DLW Flooring muss seinen Standort in Bietigheim-Bissingen schließen, weil der Investor kurzfristig abgesprungen ist. Rund 200 Beschäftigte wurden aus insolvenzrechtlichen Gründen freigestellt.
Wie mehrere Medien, unter anderem die Stuttgarter Nachrichten melden, musste Bodenbelaghersteller DLW Flooring erneut Insolvenz anmelden. Nach fortgeschrittenen Gesprächen sei ein potenzieller Investor für den Standort Bietigheim-Bissingen kurzfristig abgesprungen. Da es keine anderen Angebote von Investoren für den Standort gebe, müsse dort die Produktion eingestellt werden. Davon sind rund 350 Beschäftigte betroffen. Das Linoleumwerk in Delmenhorst solle nach jetzigem Stand erhalten werden.
2014 meldete DLW Flooring bereits Insolvenz an, wurde jedoch an den niederländischen Investor Fields verkauft. Im Herbst 2017 beantragte das Unternehmen die vorläufige Insolvenz in Eigenverwaltung, da "ein kurzfristig aufgetretener Liquiditätsengpass nicht ausgeglichen werden konnte."
Gespräche über Standort in Delmenhorst
Nach Unternehmensangaben könne es nach jetzigem Stand gelingen, den Standort in Delmenhorst sowie alle dortigen 270 Arbeitsplätze sowie weitere Arbeitsplätze an anderen Standorten zu sichern. Entsprechende verbindliche Angebote liegen laut DLW vor und werden derzeit mit den potenziellen Investoren verhandelt. Hier zeichne sich bereits zeitnah eine finale Einigung mit einem namhaften strategischen Investor ab. Die endgültige Vertragsunterzeichnung werde noch im Januar erwartet. Zudem laufen nach Unternehmensangaben noch Verhandlungen über den Verkauf von einzelnen Produktionsbereichen der DLW Flooring.
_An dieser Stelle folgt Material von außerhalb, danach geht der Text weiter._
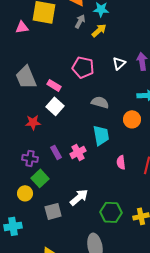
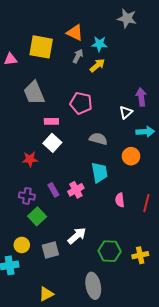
pink triangle: (22, 27) -> (11, 59), moved
white triangle: (119, 63) -> (126, 112), moved
gray trapezoid: (26, 77) -> (34, 93), moved
pink rectangle: (54, 85) -> (51, 121), turned -32
yellow circle: (25, 193) -> (22, 245), moved

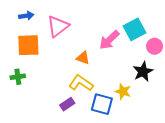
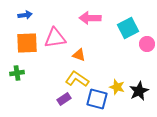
pink triangle: (58, 26) -> (55, 38), moved, turned 30
pink arrow: (109, 40) -> (90, 18), moved, turned 45
black star: (143, 71) -> (139, 91), moved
Investor erklärte überraschend seinen Rücktritt
Für den Standort Bietigheim-Bissingen gebe es dagegen kein Angebot eines Investors, nachdem ein Interessent für diesen Standort abgesprungen ist. "Die Gespräche mit dem Interessenten waren bereits weit fortgeschritten", sagt Hans-Norbert Topp, Vorsitzender der Geschäftsführung der DLW Flooring. Kurzfristig hatte der international tätige potenzielle Investor dann allerdings überraschend seinen Rückzug erklärt.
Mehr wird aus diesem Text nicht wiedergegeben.